### The problem:
Please find the lines in the following records that hold "files", and copy them.

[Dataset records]
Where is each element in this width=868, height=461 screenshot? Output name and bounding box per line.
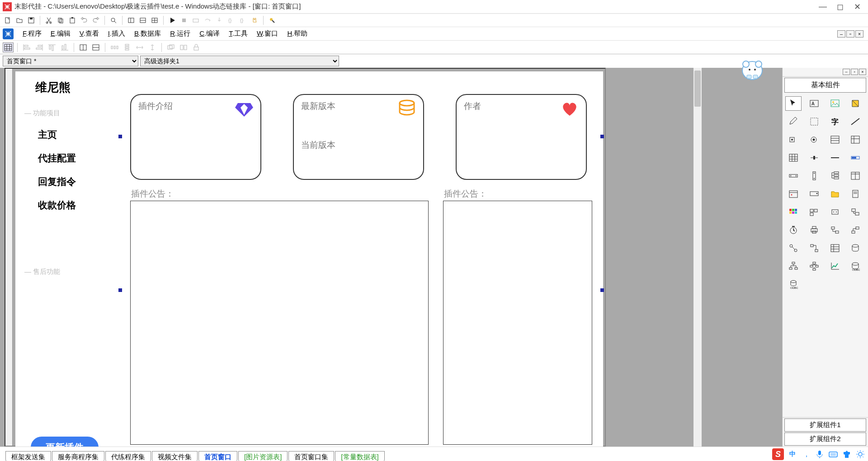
same-w-icon[interactable]	[134, 42, 145, 52]
bottom-tab[interactable]: 服务商程序集	[52, 451, 104, 461]
palette-node-icon[interactable]	[785, 241, 802, 255]
new-file-icon[interactable]	[3, 15, 13, 25]
palette-listbox-icon[interactable]	[827, 132, 843, 147]
brace1-icon[interactable]: {}	[226, 15, 236, 25]
palette-progress-icon[interactable]	[847, 151, 863, 165]
menu-帮助[interactable]: H.帮助	[283, 29, 312, 38]
palette-font-icon[interactable]: 字	[827, 114, 843, 129]
bottom-tab[interactable]: 视频文件集	[152, 451, 198, 461]
menu-运行[interactable]: R.运行	[165, 29, 195, 38]
center-h-icon[interactable]	[78, 42, 89, 52]
maximize-button[interactable]: ◻	[835, 2, 844, 11]
palette-odbc2-icon[interactable]: ODBC	[785, 277, 802, 292]
bottom-tab[interactable]: 代练程序集	[105, 451, 151, 461]
palette-hscroll-icon[interactable]	[785, 169, 802, 183]
sogou-ime-icon[interactable]: S	[772, 448, 784, 460]
palette-edit-icon[interactable]	[785, 114, 802, 129]
ime-mic-icon[interactable]	[815, 449, 825, 459]
align-top-icon[interactable]	[47, 42, 57, 52]
bottom-tab[interactable]: 首页窗口	[198, 451, 237, 461]
minimize-button[interactable]: —	[818, 2, 827, 11]
palette-chart-icon[interactable]	[827, 259, 843, 273]
card-plugin-intro[interactable]: 插件介绍	[130, 94, 261, 180]
open-file-icon[interactable]	[14, 15, 24, 25]
palette-timer-icon[interactable]	[785, 223, 802, 237]
selection-handle[interactable]	[600, 288, 604, 292]
palette-slider-icon[interactable]	[806, 151, 822, 165]
bottom-tab[interactable]: [图片资源表]	[238, 451, 288, 461]
palette-vscroll-icon[interactable]	[806, 169, 822, 183]
nav-price[interactable]: 收款价格	[38, 199, 110, 212]
palette-colorgrid-icon[interactable]	[785, 205, 802, 219]
menu-编译[interactable]: C.编译	[195, 29, 224, 38]
designer-form[interactable]: 维尼熊 功能项目 主页 代挂配置 回复指令 收款价格 售后功能 插件介绍	[15, 71, 603, 447]
align-right-icon[interactable]	[34, 42, 45, 52]
nav-reply[interactable]: 回复指令	[38, 175, 110, 188]
copy-icon[interactable]	[56, 15, 66, 25]
palette-listview-icon[interactable]	[847, 132, 863, 147]
menu-插入[interactable]: I.插入	[104, 29, 130, 38]
mdi-restore-button[interactable]: ▫	[846, 30, 854, 38]
palette-max-button[interactable]: ▫	[851, 69, 858, 75]
layout2-icon[interactable]	[138, 15, 148, 25]
palette-min-button[interactable]: –	[843, 69, 850, 75]
menu-程序[interactable]: F.程序	[18, 29, 46, 38]
palette-db-icon[interactable]	[847, 241, 863, 255]
step-over-icon[interactable]	[203, 15, 212, 25]
dist-v-icon[interactable]	[122, 42, 132, 52]
menu-数据库[interactable]: B.数据库	[130, 29, 165, 38]
palette-label-icon[interactable]: A	[806, 96, 822, 111]
ungroup-icon[interactable]	[178, 42, 189, 52]
palette-print-icon[interactable]	[806, 223, 822, 237]
palette-socket-icon[interactable]	[847, 205, 863, 219]
update-plugin-button[interactable]: 更新插件	[31, 437, 99, 447]
announce-box-1[interactable]	[130, 201, 429, 445]
ime-skin-icon[interactable]	[842, 449, 852, 459]
redo-icon[interactable]	[91, 15, 101, 25]
menu-窗口[interactable]: W.窗口	[252, 29, 283, 38]
tool-icon[interactable]	[267, 15, 277, 25]
palette-tab-ext1[interactable]: 扩展组件1	[784, 419, 866, 432]
debug1-icon[interactable]	[191, 15, 201, 25]
step-into-icon[interactable]	[214, 15, 224, 25]
lock-icon[interactable]	[191, 42, 202, 52]
palette-odbc-icon[interactable]: ODBC	[847, 259, 863, 273]
menu-查看[interactable]: V.查看	[75, 29, 104, 38]
grid-icon[interactable]	[3, 42, 14, 52]
same-h-icon[interactable]	[147, 42, 158, 52]
undo-icon[interactable]	[79, 15, 89, 25]
palette-tree3-icon[interactable]	[806, 259, 822, 273]
selection-handle[interactable]	[118, 288, 122, 292]
palette-calendar-icon[interactable]	[785, 187, 802, 201]
palette-tree-icon[interactable]	[827, 169, 843, 183]
palette-net1-icon[interactable]	[827, 223, 843, 237]
ime-punct-icon[interactable]: ，	[801, 449, 811, 459]
mdi-minimize-button[interactable]: –	[837, 30, 845, 38]
card-author[interactable]: 作者	[456, 94, 587, 180]
ime-settings-icon[interactable]	[855, 449, 865, 459]
palette-tab-ext2[interactable]: 扩展组件2	[784, 433, 866, 446]
nav-home[interactable]: 主页	[38, 128, 110, 141]
palette-net2-icon[interactable]	[847, 223, 863, 237]
run-icon[interactable]	[167, 15, 177, 25]
palette-table-icon[interactable]	[847, 169, 863, 183]
dist-h-icon[interactable]	[109, 42, 120, 52]
vertical-scrollbar[interactable]	[693, 68, 702, 447]
find-icon[interactable]	[108, 15, 118, 25]
palette-hline-icon[interactable]	[827, 151, 843, 165]
component-select[interactable]: 高级选择夹1	[140, 56, 339, 66]
cut-icon[interactable]	[44, 15, 54, 25]
palette-line-icon[interactable]	[847, 114, 863, 129]
palette-grid2-icon[interactable]	[827, 241, 843, 255]
palette-combo-icon[interactable]	[806, 187, 822, 201]
palette-tree2-icon[interactable]	[785, 259, 802, 273]
layout1-icon[interactable]	[126, 15, 136, 25]
palette-pointer-icon[interactable]	[785, 96, 802, 111]
palette-tab-basic[interactable]: 基本组件	[784, 78, 866, 93]
palette-file-icon[interactable]	[847, 187, 863, 201]
palette-shape-icon[interactable]	[847, 96, 863, 111]
ime-lang-icon[interactable]: 中	[788, 449, 797, 459]
close-button[interactable]: ✕	[853, 2, 862, 11]
align-left-icon[interactable]	[21, 42, 32, 52]
window-select[interactable]: 首页窗口 *	[3, 56, 138, 66]
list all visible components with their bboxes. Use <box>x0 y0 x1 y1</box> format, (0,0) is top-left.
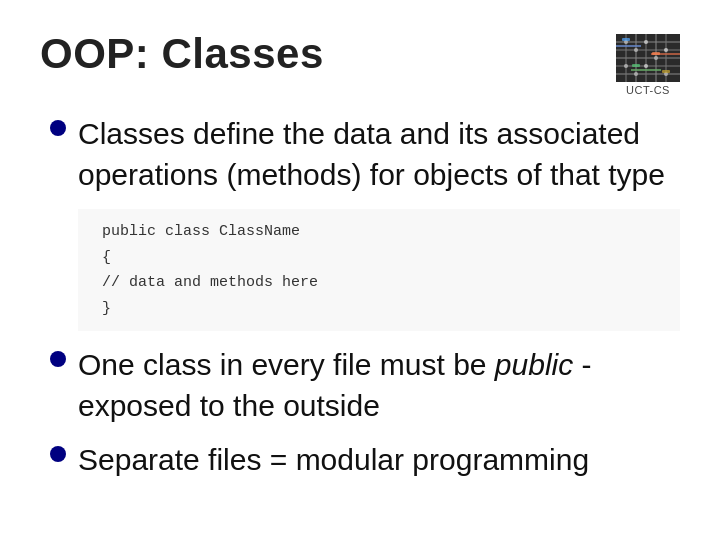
slide-content: Classes define the data and its associat… <box>40 114 680 481</box>
uct-logo-icon <box>616 34 680 82</box>
svg-point-18 <box>644 64 648 68</box>
svg-rect-24 <box>652 52 660 55</box>
header-row: OOP: Classes <box>40 30 680 96</box>
logo-label: UCT-CS <box>626 84 670 96</box>
bullet-item-3: Separate files = modular programming <box>50 440 680 481</box>
bullet-item-1: Classes define the data and its associat… <box>50 114 680 195</box>
svg-point-15 <box>664 48 668 52</box>
bullet-item-2: One class in every file must be public -… <box>50 345 680 426</box>
bullet-text-2: One class in every file must be public -… <box>78 345 680 426</box>
slide-title: OOP: Classes <box>40 30 324 78</box>
bullet2-italic: public <box>495 348 573 381</box>
bullet-text-1: Classes define the data and its associat… <box>78 114 680 195</box>
svg-point-16 <box>624 64 628 68</box>
code-block: public class ClassName { // data and met… <box>78 209 680 331</box>
bullet-dot-2 <box>50 351 66 367</box>
code-line-4: } <box>102 296 664 322</box>
code-line-1: public class ClassName <box>102 219 664 245</box>
code-line-3: // data and methods here <box>102 270 664 296</box>
bullet2-text-part1: One class in every file must be <box>78 348 495 381</box>
bullet-text-3: Separate files = modular programming <box>78 440 589 481</box>
bullet-dot-1 <box>50 120 66 136</box>
svg-rect-26 <box>662 70 670 73</box>
svg-point-17 <box>634 72 638 76</box>
svg-point-12 <box>634 48 638 52</box>
logo-area: UCT-CS <box>616 34 680 96</box>
svg-rect-25 <box>632 64 640 67</box>
svg-point-13 <box>644 40 648 44</box>
code-line-2: { <box>102 245 664 271</box>
bullet1-text: Classes define the data and its associat… <box>78 117 665 191</box>
svg-point-14 <box>654 56 658 60</box>
svg-rect-23 <box>622 38 630 41</box>
bullet-dot-3 <box>50 446 66 462</box>
slide: OOP: Classes <box>0 0 720 540</box>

### Written answer:
bullet-item-3: Separate files = modular programming <box>50 440 680 481</box>
bullet-text-3: Separate files = modular programming <box>78 440 589 481</box>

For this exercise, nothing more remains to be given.